SUPPLIED DATA:
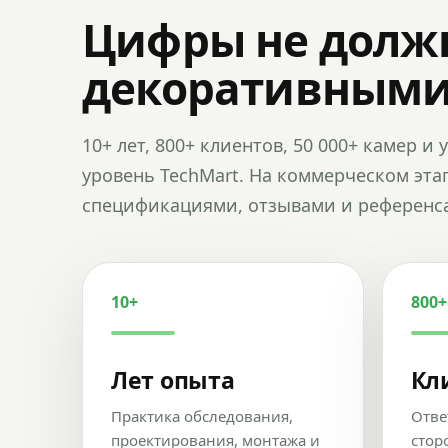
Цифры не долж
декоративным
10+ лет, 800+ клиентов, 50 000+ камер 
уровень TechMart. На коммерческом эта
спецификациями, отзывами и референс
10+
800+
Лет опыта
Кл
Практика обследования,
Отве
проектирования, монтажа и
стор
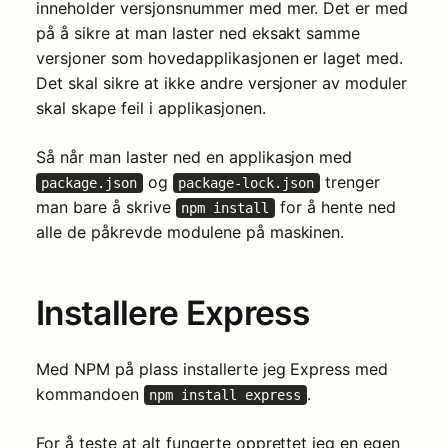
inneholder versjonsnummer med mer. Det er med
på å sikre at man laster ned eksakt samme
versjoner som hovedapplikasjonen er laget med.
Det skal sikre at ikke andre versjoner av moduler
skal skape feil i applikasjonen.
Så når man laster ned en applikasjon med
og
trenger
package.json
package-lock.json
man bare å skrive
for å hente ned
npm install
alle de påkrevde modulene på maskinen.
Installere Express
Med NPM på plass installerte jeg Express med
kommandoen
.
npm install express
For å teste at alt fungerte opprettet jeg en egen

* * *

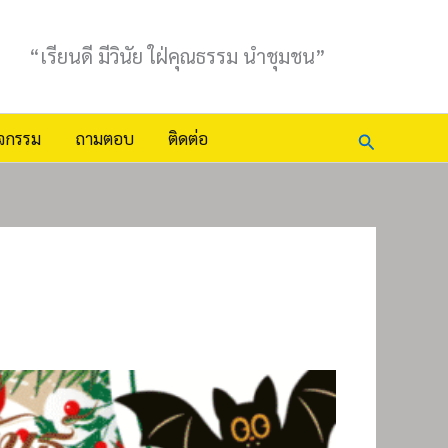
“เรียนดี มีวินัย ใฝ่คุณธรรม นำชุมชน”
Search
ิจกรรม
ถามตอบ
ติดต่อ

--

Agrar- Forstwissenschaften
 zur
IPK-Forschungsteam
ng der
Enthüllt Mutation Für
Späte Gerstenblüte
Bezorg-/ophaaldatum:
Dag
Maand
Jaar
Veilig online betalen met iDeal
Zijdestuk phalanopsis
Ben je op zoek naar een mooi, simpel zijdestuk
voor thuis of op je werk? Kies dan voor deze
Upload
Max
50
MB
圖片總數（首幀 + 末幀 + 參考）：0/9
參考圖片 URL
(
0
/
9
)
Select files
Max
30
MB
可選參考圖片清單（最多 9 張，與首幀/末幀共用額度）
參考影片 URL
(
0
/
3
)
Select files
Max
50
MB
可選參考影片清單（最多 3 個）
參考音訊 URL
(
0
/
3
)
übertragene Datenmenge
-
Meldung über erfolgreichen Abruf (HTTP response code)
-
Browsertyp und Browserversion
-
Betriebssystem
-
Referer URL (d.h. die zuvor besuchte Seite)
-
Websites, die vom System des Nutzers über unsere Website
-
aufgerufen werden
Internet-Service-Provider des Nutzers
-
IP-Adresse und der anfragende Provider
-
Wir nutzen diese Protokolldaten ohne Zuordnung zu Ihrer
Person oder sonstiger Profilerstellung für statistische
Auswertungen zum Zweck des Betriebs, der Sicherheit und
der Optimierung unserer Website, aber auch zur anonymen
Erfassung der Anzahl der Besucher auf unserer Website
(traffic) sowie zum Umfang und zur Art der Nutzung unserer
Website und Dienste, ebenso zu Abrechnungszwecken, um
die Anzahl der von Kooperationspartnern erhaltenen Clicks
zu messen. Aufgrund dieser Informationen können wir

EXERCISE DESCRIPTION:
The lines to return are those holding the string "laster" anywhere in the listing above.

EXERCISE ANSWER:
på å sikre at man laster ned eksakt samme
Så når man laster ned en applikasjon med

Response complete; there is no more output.